Spencer’s, which has kiosks in its 70 stores, is certainly banking on the point of high rental but at the same time they entertain hopes of ensured returns. According to Sheikhawat, “Kiosk retailers need to be judicious with respect to the financial model they agree to. It can either be revenue sharing or a flat rental, but that of course depends on what is more profitable to the retailer.” High rental payout is definitely something that is currently queering the pitch for this mini-store format. Bandyopadhyay of Reliance Money says, “The rent for the location and the space required to put up the kiosk is very high, sometimes unrealistic and extremely critical. High-footfall retail space is very expensive and the cost-benefit ratio needs to be carefully analysed. The retailer and the mall owner need to understand the same and fine tune the strategy accordingly.”

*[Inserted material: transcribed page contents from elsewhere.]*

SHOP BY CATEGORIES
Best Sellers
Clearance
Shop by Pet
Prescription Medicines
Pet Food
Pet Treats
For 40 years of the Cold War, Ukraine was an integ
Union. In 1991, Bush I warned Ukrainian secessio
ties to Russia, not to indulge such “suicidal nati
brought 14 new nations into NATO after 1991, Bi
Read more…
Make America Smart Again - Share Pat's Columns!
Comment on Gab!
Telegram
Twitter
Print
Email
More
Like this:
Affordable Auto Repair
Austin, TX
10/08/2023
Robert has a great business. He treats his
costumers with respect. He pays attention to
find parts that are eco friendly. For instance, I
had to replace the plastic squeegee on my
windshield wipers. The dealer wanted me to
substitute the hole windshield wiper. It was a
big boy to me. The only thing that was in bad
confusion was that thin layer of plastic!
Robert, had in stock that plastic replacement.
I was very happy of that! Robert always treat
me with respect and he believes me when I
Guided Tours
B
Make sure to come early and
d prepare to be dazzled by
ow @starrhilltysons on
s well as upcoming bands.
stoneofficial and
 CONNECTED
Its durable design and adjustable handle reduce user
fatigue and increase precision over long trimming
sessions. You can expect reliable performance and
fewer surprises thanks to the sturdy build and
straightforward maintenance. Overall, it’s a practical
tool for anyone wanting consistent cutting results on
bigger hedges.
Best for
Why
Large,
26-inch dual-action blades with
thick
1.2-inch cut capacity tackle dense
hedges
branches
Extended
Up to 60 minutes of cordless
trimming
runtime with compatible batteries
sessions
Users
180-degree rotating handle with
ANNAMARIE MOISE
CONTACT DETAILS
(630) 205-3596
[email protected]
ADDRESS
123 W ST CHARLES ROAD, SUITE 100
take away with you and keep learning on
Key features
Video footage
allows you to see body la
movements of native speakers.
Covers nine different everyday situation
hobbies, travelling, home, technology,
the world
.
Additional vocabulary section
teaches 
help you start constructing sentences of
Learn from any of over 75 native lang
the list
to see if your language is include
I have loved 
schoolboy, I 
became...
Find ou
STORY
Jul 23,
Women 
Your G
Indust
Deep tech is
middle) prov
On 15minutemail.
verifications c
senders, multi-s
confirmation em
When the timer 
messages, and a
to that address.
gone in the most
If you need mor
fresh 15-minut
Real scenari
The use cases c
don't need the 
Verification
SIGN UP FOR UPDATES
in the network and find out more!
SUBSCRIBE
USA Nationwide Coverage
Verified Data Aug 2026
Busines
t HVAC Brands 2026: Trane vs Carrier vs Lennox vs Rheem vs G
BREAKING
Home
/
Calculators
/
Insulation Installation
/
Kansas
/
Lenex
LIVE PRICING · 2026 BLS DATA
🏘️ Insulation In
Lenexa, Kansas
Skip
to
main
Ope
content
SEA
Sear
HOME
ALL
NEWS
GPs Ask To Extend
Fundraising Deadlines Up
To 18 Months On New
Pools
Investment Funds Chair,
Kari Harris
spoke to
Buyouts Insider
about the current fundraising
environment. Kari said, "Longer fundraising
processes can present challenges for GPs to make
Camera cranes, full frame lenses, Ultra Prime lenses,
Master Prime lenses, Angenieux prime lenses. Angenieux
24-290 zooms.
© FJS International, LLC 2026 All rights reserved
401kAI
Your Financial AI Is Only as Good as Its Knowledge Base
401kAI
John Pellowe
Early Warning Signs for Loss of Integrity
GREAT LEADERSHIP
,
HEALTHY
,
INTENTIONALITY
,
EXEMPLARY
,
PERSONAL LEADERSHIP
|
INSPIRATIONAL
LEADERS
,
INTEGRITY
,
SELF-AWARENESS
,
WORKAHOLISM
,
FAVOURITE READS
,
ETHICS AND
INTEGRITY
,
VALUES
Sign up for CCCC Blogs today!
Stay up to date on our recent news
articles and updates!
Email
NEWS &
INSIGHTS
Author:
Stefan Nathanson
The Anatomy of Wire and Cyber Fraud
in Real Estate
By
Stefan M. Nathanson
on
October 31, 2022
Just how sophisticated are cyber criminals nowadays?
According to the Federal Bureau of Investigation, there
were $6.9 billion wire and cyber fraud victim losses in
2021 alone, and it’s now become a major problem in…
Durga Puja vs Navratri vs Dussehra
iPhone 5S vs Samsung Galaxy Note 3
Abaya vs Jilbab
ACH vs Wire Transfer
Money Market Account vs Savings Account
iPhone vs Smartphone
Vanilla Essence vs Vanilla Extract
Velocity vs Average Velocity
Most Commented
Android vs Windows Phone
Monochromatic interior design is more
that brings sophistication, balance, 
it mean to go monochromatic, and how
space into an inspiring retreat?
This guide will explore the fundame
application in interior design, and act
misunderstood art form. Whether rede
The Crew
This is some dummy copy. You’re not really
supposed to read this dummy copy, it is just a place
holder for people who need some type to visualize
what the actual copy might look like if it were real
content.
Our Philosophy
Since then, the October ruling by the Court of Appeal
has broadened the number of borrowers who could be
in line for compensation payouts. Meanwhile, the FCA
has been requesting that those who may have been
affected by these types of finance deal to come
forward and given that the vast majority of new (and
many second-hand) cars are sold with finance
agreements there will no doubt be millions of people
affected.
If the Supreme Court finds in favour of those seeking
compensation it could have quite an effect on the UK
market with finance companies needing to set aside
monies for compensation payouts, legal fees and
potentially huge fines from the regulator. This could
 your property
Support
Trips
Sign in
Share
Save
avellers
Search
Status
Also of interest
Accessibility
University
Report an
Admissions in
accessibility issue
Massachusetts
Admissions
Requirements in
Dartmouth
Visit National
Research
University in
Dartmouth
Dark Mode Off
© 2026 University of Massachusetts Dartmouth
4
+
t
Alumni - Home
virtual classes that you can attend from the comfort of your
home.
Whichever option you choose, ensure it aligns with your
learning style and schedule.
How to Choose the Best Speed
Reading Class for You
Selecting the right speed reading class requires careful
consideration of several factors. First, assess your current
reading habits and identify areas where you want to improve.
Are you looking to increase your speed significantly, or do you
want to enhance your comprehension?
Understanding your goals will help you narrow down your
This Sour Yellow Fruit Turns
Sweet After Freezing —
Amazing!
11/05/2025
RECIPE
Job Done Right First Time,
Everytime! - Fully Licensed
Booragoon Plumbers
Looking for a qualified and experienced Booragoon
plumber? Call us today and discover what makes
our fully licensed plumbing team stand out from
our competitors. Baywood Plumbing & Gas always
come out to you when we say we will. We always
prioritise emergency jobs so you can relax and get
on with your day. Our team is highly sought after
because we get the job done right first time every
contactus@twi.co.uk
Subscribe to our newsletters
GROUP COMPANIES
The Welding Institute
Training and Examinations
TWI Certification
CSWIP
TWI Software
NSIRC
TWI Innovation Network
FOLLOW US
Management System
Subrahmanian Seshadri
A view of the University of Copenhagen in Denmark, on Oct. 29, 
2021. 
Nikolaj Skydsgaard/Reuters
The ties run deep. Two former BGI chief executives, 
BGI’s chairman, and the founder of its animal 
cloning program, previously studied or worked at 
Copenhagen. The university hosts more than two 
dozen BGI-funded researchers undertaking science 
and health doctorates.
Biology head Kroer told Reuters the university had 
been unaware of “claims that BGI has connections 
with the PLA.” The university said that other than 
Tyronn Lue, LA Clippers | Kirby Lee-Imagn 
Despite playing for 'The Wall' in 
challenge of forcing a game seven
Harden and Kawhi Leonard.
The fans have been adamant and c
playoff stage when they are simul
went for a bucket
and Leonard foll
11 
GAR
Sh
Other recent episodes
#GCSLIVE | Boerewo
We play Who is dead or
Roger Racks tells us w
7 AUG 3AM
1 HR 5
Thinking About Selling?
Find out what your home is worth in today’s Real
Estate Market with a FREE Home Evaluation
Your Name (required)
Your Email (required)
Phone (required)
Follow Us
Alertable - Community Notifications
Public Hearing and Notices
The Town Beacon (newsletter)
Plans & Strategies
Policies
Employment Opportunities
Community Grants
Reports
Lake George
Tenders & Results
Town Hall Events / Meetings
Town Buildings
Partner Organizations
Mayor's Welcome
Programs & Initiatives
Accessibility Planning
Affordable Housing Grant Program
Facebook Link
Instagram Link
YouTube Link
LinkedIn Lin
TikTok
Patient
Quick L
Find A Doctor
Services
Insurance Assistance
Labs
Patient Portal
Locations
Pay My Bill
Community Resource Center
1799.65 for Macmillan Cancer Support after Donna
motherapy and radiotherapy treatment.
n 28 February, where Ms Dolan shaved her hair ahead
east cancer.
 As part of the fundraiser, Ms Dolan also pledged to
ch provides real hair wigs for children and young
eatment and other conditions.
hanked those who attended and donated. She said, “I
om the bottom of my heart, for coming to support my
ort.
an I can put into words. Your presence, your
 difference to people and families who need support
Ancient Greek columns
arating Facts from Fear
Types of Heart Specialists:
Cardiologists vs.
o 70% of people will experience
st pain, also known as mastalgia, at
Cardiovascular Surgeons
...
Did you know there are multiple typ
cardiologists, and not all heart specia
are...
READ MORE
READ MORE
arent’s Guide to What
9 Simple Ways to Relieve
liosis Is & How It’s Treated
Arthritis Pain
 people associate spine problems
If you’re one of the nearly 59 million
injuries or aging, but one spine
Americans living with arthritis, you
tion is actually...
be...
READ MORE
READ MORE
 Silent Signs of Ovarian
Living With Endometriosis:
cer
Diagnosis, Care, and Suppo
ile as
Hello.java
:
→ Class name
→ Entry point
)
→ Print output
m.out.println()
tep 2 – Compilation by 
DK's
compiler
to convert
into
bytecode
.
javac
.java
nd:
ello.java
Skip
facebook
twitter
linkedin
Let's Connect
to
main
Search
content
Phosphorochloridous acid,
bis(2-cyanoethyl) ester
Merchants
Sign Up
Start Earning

According to the experts, not just start-ups or speciality retailers but major retail chains and established brands are also looking for kiosk solutions to enhance their retail presence. Even big-box retailers are looking for an easy, convenient and cost-effective solution though network of retail kiosks. According to Khanna of Technopak Advisors, “Given that locations favourable to the kiosk format, such as mall atriums, railway stations, metro stations, airports etc, are being rapidly developed in India, we shall witness a larger proliferation of this format.” Khanna also states that retail kiosk is increasingly spreading beyond the F&B sector to include other products/services as well. Going forward, retailers will increasingly invest in this format for the multiple benefits of:

• Flexibility in moving or transporting to a different location whenever required
• Easy utilization in a format of low investment and of low overheads
• Swift roll-out
• Convenience of 24X7 retail with e-kiosks

Experts say the pace at which Indian retail transactions are increasing, it clearly highlights the need for a more technically developed solution that is designed to constantly evolve with changing needs. The trend shows the need for 24X7 self-service kiosks that mimic the ecommerce model. Demanding customers and best practices adopted by global retail giants are driving Indian retailers to harness the benefits of self-service technology of retail kiosks in bringing efficiencies and retaining consumers. Starting from ordering the products to delivering the same at customer’s doorsteps, cash transaction and checkout self-service kiosks are making an impression. The concept has taken off well and is now being considered as a mode to spread awareness and promote the products across categories.

However, experts caution that too many kiosks in a mall can create disruption in terms of the prospective footfalls and common area of the mall. Balancing factors need to be designed between the mall owners, retail tenants and the kiosk retailers for a truly win-win solution.